By recording the diffusely reflected signal in a specific direction, the spectrum and energy of the incident beam, alongside other information, can be obtained after calibration and post-processing.

A variety of detectors were set up in front of the diffuse reflector, to measure the LPI-backscattered signal. The main detector was a combination of a fiber-optic probe and a spectrometer, which measured the time-integrated spectral signals of backscattered SBS (BSBS) and backscattered SRS (BSRS), respectively. In the experiment, the slit of the spectrometer was fully opened, and the slit width considerably exceeded the inner diameter of the optical fiber, to ensure that all scattered light signals collected by the optical fiber probe could be recorded.

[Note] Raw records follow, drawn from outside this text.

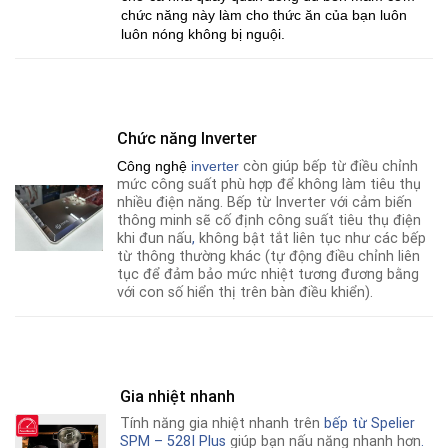
chức năng này làm cho thức ăn của bạn luôn
luôn nóng không bị nguội.
Chức năng Inverter
Công nghệ
i
nverter
còn giúp bếp từ điều chỉnh
mức công suất phù hợp để không làm tiêu thụ
nhiều điện năng. Bếp từ Inverter với cảm biến
thông minh sẽ cố định công suất tiêu thụ điện
khi đun nấu
,
không bật tắt liên tục như các bếp
từ thông thường khác (tự động điều chỉnh liên
tục để đảm bảo mức nhiệt tương đương bằng
với con số hiển thị trên bàn điều khiển).
Gia nhiệt nhanh
Tính năng gia nhiệt nhanh trên
bếp từ
Spelier
SPM – 528I Plus
giúp bạn nấu năng nhanh hơn
.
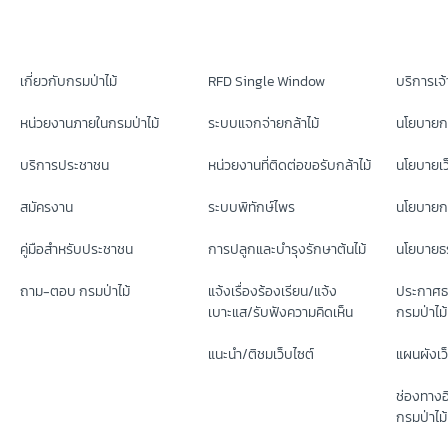
เกี่ยวกับกรมป่าไม้
RFD Single Window
บริการเจ้า
หน่วยงานภายในกรมป่าไม้
ระบบแจกจ่ายกล้าไม้
นโยบายก
บริการประชาชน
หน่วยงานที่ติดต่อขอรับกล้าไม้
นโยบายเว
สมัครงาน
ระบบพิทักษ์ไพร
นโยบายกา
คู่มือสำหรับประชาชน
การปลูกและบำรุงรักษาต้นไม้
นโยบายธร
ถาม-ตอบ กรมป่าไม้
แจ้งเรื่องร้องเรียน/แจ้ง
ประกาศธ
เบาะแส/รับฟังความคิดเห็น
กรมป่าไม้
แนะนำ/ติชมเว็บไซต์
แผนผังเว
ช่องทางอ
กรมป่าไม้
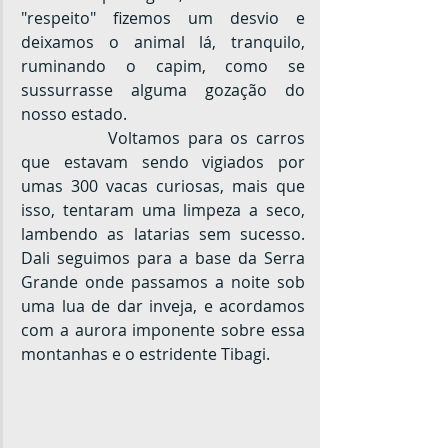
"respeito" fizemos um desvio e 
deixamos o animal lá, tranquilo, 
ruminando o capim, como se 
sussurrasse alguma gozação do 
nosso estado.
		Voltamos para os carros 
que estavam sendo vigiados por 
umas 300 vacas curiosas, mais que 
isso, tentaram uma limpeza a seco, 
lambendo as latarias sem sucesso. 
Dali seguimos para a base da Serra 
Grande onde passamos a noite sob 
uma lua de dar inveja, e acordamos 
com a aurora imponente sobre essa 
montanhas e o estridente Tibagi.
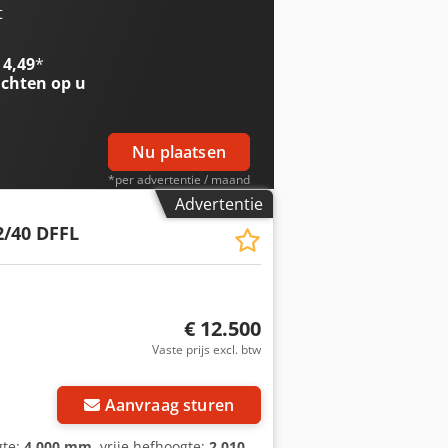
ngte: 1160mm - Maximale vorkbreedte:
t
er - Opties: Vrije-heffing - Mast:
ktrisch - Rijrichting: 4 weg -
 4,49
*
tterij: 2016 - └ Capaciteit: 775Ah - └
chten op u
0mm (l x b x h) - Transportgewicht
getoonde prijs is exclusief BTW
ltijd mogelijk van alles in de
Nu plaatsen
*per advertentie / maand
Advertentie
2/40 DFFL
€ 12.500
Vaste prijs excl. btw
Aanvraag sturen
gte:
4.000 mm
, vrije hefhoogte:
2.010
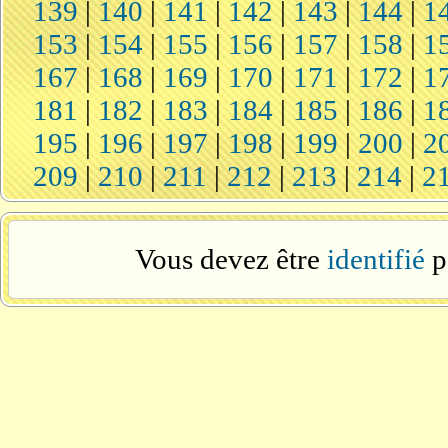
139
|
140
|
141
|
142
|
143
|
144
|
1
153
|
154
|
155
|
156
|
157
|
158
|
1
167
|
168
|
169
|
170
|
171
|
172
|
1
181
|
182
|
183
|
184
|
185
|
186
|
1
195
|
196
|
197
|
198
|
199
|
200
|
2
209
|
210
|
211
|
212
|
213
|
214
|
2
Vous devez être
identifié
p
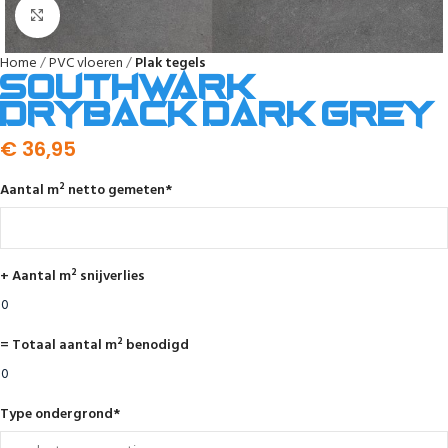
Afbeelding vergroten
Home
PVC vloeren
Plak tegels
Southwark
dryback dark grey
€
36,95
Aantal m² netto gemeten
*
+ Aantal m² snijverlies
= Totaal aantal m² benodigd
Type ondergrond
*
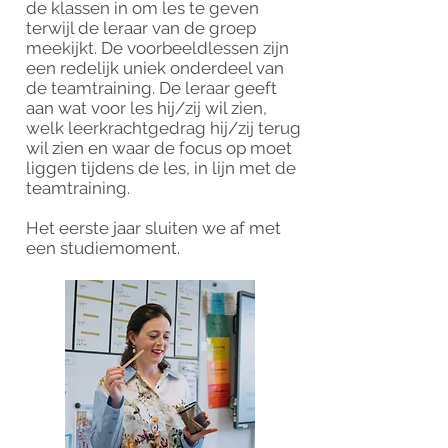
de klassen in om les te geven
terwijl de leraar van de groep
meekijkt. De voorbeeldlessen zijn
een redelijk uniek onderdeel van
de teamtraining. De leraar geeft
aan wat voor les hij/zij wil zien,
welk leerkrachtgedrag hij/zij terug
wil zien en waar de focus op moet
liggen tijdens de les, in lijn met de
teamtraining.
Het eerste jaar sluiten we af met
een studiemoment.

For BSBS, a spectrometer consisting of a 2400 line/mm grating and visible-light charge-coupled device (CCD) with a pixel size of 20 × 20 µm² was selected for measurement. The center wavelength was 530 nm, and the corresponding spectral measurement range was ∼520 to 540 nm. For BSRS, a spectrometer consisting of a 150 line/mm grating and a visible light CCD with a pixel size of 20 × 20 µm² was selected for measurement. The center wavelength was selected as 700–800 nm, and the corresponding spectral measurement range covered the 500–1100 nm band. This range includes a band at ∼530 nm, where BSBS can be measured. Two limiting filters with a 532 nm central wavelength and 10 nm bandwidth were placed in front of the fiber-optic probe, to prevent saturation of the CCD count. Furthermore, the spectral resolution of the measurement was relatively low because of the large slit in the spectrometer.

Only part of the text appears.